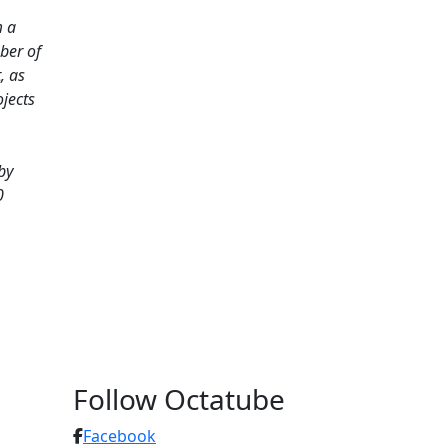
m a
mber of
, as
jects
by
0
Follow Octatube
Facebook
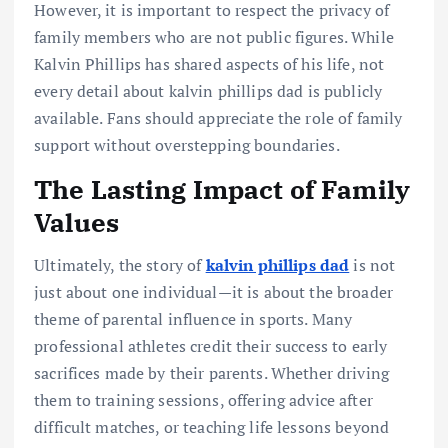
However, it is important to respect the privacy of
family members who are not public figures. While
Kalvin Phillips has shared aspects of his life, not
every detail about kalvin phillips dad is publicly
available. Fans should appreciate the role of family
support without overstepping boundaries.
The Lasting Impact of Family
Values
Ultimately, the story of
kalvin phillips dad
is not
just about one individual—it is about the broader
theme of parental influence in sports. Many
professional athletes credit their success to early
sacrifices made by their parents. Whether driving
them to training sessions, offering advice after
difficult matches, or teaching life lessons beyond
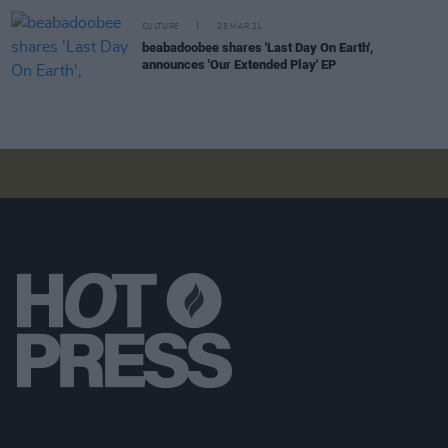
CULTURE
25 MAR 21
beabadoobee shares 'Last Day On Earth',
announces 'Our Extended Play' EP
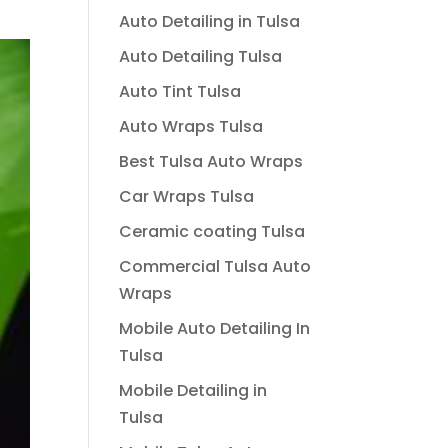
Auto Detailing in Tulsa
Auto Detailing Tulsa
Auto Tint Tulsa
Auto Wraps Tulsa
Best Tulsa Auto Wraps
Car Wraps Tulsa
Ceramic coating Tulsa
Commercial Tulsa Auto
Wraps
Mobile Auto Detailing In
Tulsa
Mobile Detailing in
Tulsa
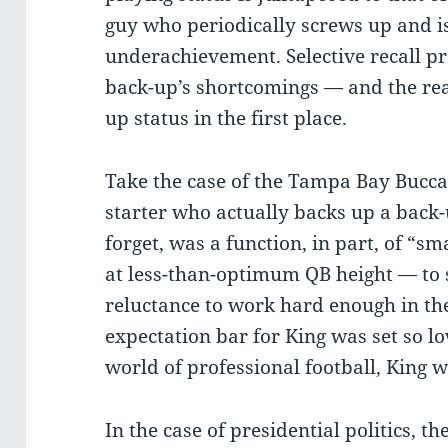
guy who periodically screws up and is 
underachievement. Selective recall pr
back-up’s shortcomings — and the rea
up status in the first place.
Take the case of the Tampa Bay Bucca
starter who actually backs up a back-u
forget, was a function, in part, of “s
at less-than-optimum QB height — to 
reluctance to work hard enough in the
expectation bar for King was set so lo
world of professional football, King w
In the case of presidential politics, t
☆ ☆ ☆ ☆ ☆ ☆ ☆
:: YOUR OBJECTIVE ::
Scan the lines above for the word "professional" and copy every one where it occurs.

:: EXERCISE RESPONSE ::
professional athletes credit their success to early
world of professional football, King w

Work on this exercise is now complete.